13. FUTURE CHANGES TO THE PROVIDER AGREEMENT & NOTICES
We may make amendments or additions to the Provider Agreement by giving you up to 10 working days' notice (and never less than reasonable notice) at any time. Notices under this Agreement may be given by either party by email, post or via any online portal to which both you and we have access. We may send you documentation (such as rules or guidelines) via these means, and we may specify that such documentation (or part(s) of it) is intended to form part of the Provider Agreement.
14. OTHER MATTERS
Entire agreement: Save as set out in section 1, the Provider Agreement constitutes the entire agreement between the parties and supersedes and extinguishes all previous drafts, agreements, arrangements and understandings between the parties,whether written or oral, relating to its subject matter, and neither party will have any claim for innocent or negligent misstatement based upon any statement in the Provider Agreement.
Assignment etc. by us: We are entitled to assign, transfer or sub-contract all or any of our rights and obligations under the Provider Agreement to any entity which is at least 50% owned or controlled by us, or which directly or indirectly controls us, or which is owned (directly or indirectly) by any entity that directly or indirectly controls us, or to any other third-party which owes us at least equivalent obligations as we owe to you under this Agreement.
Assignment etc. by you: You are entitled to assign, transfer, charge, or sub-contract all or any of your rights or obligations under the Provider Agreement only with our prior consent in writing.

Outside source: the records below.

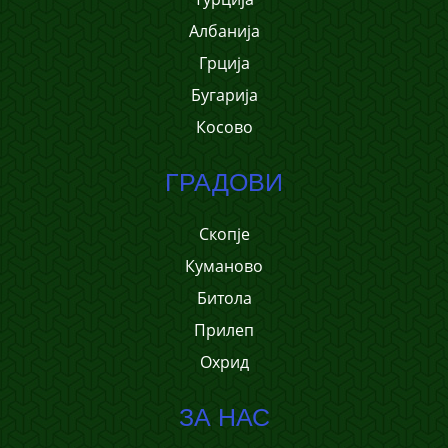
Албанија
Грција
Бугарија
Косово
ГРАДОВИ
Скопје
Куманово
Битола
Прилеп
Охрид
ЗА НАС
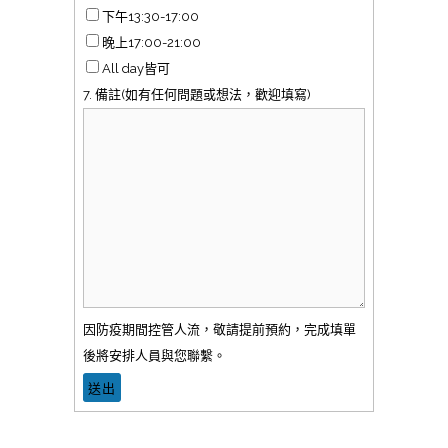
下午13:30-17:00
晚上17:00-21:00
All day皆可
7. 備註(如有任何問題或想法，歡迎填寫)
因防疫期間控管人流，敬請提前預約，完成填單
後將安排人員與您聯繫。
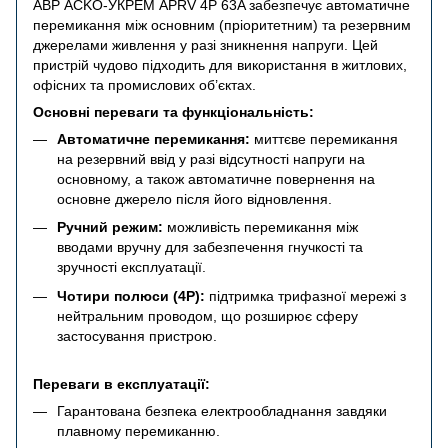
АВР ACKO-УКРЕМ APRV 4P 63A забезпечує автоматичне
перемикання між основним (пріоритетним) та резервним
джерелами живлення у разі зникнення напруги. Цей
пристрій чудово підходить для використання в житлових,
офісних та промислових об’єктах.
Основні переваги та функціональність:
Автоматичне перемикання:
миттєве перемикання
на резервний ввід у разі відсутності напруги на
основному, а також автоматичне повернення на
основне джерело після його відновлення.
Ручний режим:
можливість перемикання між
вводами вручну для забезпечення гнучкості та
зручності експлуатації.
Чотири полюси (4P):
підтримка трифазної мережі з
нейтральним проводом, що розширює сферу
застосування пристрою.
Переваги в експлуатації:
Гарантована безпека електрообладнання завдяки
плавному перемиканню.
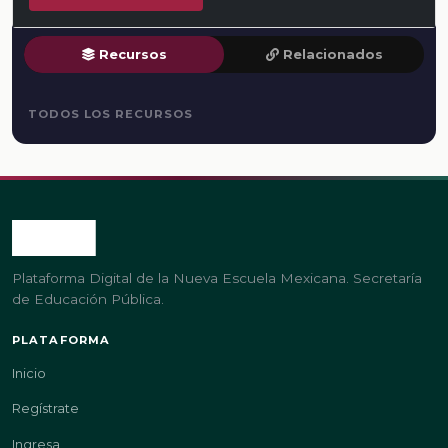
Recursos
Relacionados
TODOS LOS RECURSOS
Plataforma Digital de la Nueva Escuela Mexicana. Secretaría
de Educación Pública.
PLATAFORMA
Inicio
Regístrate
Ingresa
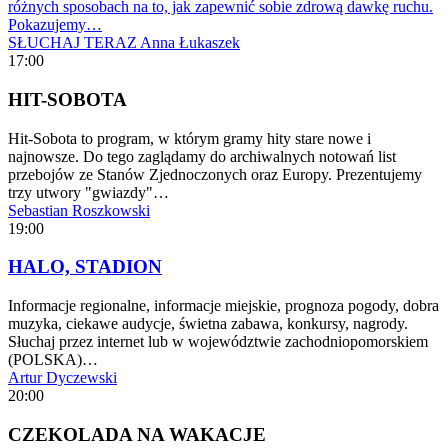
różnych sposobach na to, jak zapewnić sobie zdrową dawkę ruchu.
Pokazujemy…
SŁUCHAJ TERAZ
Anna Łukaszek
17:00
HIT-SOBOTA
Hit-Sobota to program, w którym gramy hity stare nowe i
najnowsze. Do tego zaglądamy do archiwalnych notowań list
przebojów ze Stanów Zjednoczonych oraz Europy. Prezentujemy
trzy utwory "gwiazdy"…
Sebastian Roszkowski
19:00
HALO, STADION
Informacje regionalne, informacje miejskie, prognoza pogody, dobra
muzyka, ciekawe audycje, świetna zabawa, konkursy, nagrody.
Słuchaj przez internet lub w województwie zachodniopomorskiem
(POLSKA)…
Artur Dyczewski
20:00
CZEKOLADA NA WAKACJE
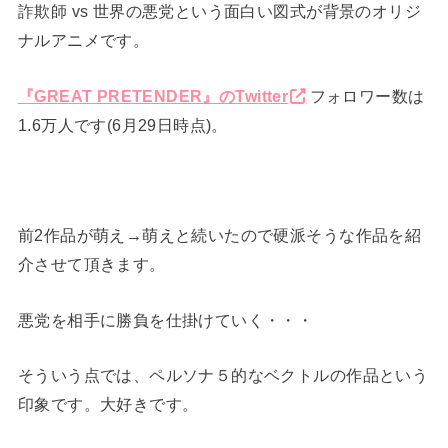
詐欺師 vs 世界の悪党という面白い図式が背景のオリジ
ナルアニメです。
『GREAT PRETENDER』のTwitter
フォロワー数は
1.6万人です(6月29日時点)。
前2作品が萌え→萌えと続いたので硬派そうな作品を紹
介させて頂きます。
悪党を相手に勝負を仕掛けていく・・・
そういう点では、ペルソナ５的なベクトルの作品という
印象です。大好きです。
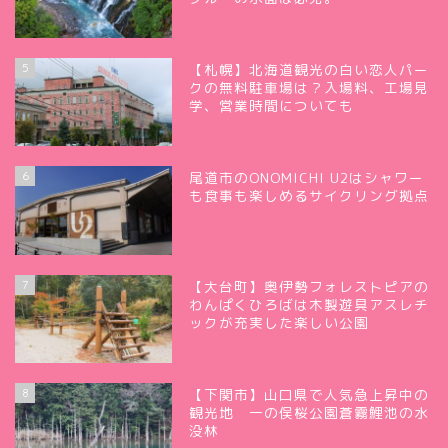
5
【札幌】北海道観光の白い恋人パー
クの無料駐車場は？入場料、工場見
学、営業時間についても
6
尾道市のONOMICHI U2はシャワー
も食事も楽しめるサイクリング拠点
7
【大台町】奥伊勢フォレストピアの
わんぱくひろばは木製遊具アスレチ
ックが充実した楽しい公園
8
【下関市】山口県で人気急上昇中の
観光地 一の俣桜公園蒼霧鯉池の水
没林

Confidentiality: The terms of this Provider Agreement, and any information received pursuant to the Provider Agreement by one party about the other which is not in the public domain is confidential and will not be disclosed during the term of the Provider Agreement or at any time thereafter save as required by law.
Severability: If any of the terms or conditions of the Provider Agreement are declared wholly or partly invalid, illegal or unenforceable, the remainder of the Provider Agreement will remain in full force and effect and any wholly or partly invalid term or condition will be deemed modified to the minimum extent possible to make it valid, legal and enforceable.
Governing law & jurisdiction: The Provider Agreement and any dispute or claim arising out or in connection with it or its subject matter or formation (including any dispute or claim relating to non-contractual obligations) is governed by and construed in accordance with GB law. The courts of GB have exclusive jurisdiction to settle any dispute or claim (including a dispute or claim relating to non-contractual obligations) arising in connection with the Provider Agreement.
Payment processing services for Provider on Timealy.com are provided by Stripe and are subject to the Stripe Connected Account Agreement, which includes the Stripe Terms of Service (collectively, the “Stripe Services Agreement”). By agreeing to these terms or continuing to operate as a Provider on Timealy.com, you agree to be bound by the Stripe Services Agreement, as the same may be modified by Stripe from time to time. As a condition of Timealy.com enabling payment processing services through Stripe, you agree to provide Timealy.com accurate and complete information about you and your business, and you authorize Timealy.com to share it and transaction information related to your use of the payment processing services provided by Stripe.